• Re: performance regressions in 15.0 [14.3-STABLE performs much like 15.0-RELEASE for my aarch64 devel/cmake-core build tests, not like 14.3-RELEASE]

    From Mark Millard@marklmi@yahoo.com to muc.lists.freebsd.stable on Tue Dec 9 20:10:53 2025
    From Newsgroup: muc.lists.freebsd.stable

    On Dec 9, 2025, at 17:15, Mark Millard <marklmi@yahoo.com> wrote:
    On Dec 9, 2025, at 12:32, Mark Millard <marklmi@yahoo.com> wrote:

    On Dec 9, 2025, at 07:22, Rozhuk Ivan <rozhuk.im@gmail.com> wrote:

    On Mon, 8 Dec 2025 09:23:52 -0800
    Mark Millard <marklmi@yahoo.com> wrote:

    But, as of yet, I've no good evidence for blaming
    jemalloc as a major contributor to those timing
    ratios --or for blaming any other specific part
    of 15.0 .

    If you want to bench jmalloc - there is another ways to do that without building something.
    Try to find some sythetic benchmarks.
    Also jmalloc can be build without OS rebuild and linked with bench.

    This 2 things can reduce time to tests, but it will eliminate OS integation factors.
    Run same bench on different OS may give more info.

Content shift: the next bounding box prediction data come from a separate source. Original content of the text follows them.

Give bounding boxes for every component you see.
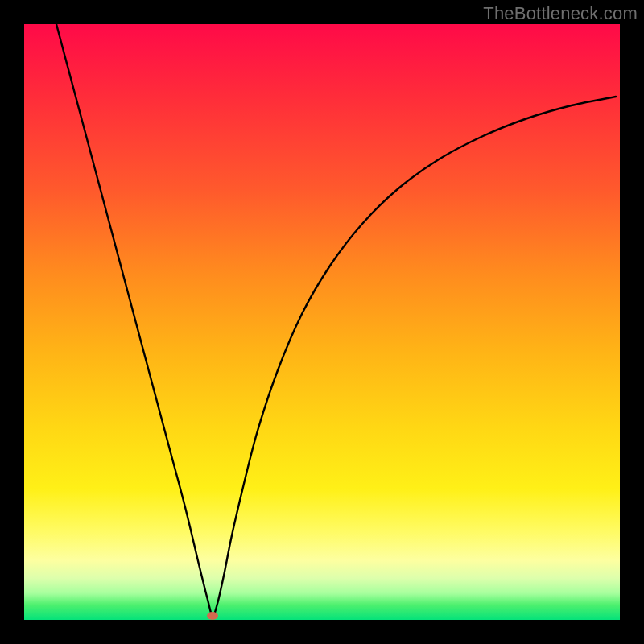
plot-area <box>24 24 620 620</box>
chart-frame: TheBottleneck.com <box>0 0 644 644</box>
bottleneck-curve <box>56 24 616 616</box>
curve-layer <box>24 24 620 620</box>
optimum-marker <box>207 612 218 620</box>
watermark-text: TheBottleneck.com <box>483 3 638 24</box>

    [I've eliminated direct Email to most everyone
    for this reply. There is not even minor new
    technical content.]

    At this point I'm more likely to explore if I
    get similar ratios as ampere[13] do for some
    port-package builds that have the large ratios on
    ampere[13]. There are examples that are not as
    overall time consuming for ampere[13] as what I've
    already referenced (but are still non-trivial for
    the time taken). As stands, I do not have a good
    reproduce-the-issue context, much less one with
    build time frames I'd be willing to deal with in
    my environment.

    Time-ratios similar to the ampere[13] ones for
    15.0 vs. 14.3 (or 13.5) were easily repeatable
    on the Microsoft Windows Dev Kit 2023 for doing
    poudriere builds of the examples that I tried.

    port-package builds tested for below: devel/cmake-core
    TMPFS_BLACKLIST empty
    ALLOW_MAKE_JOBS= in use (no explicit MAKE_JOBS_NUMBER like restrictions)
    UFS context (except for what USE_TMPFS=all does in poudriere)
    The below did not update /usr/ports/distfiles/ .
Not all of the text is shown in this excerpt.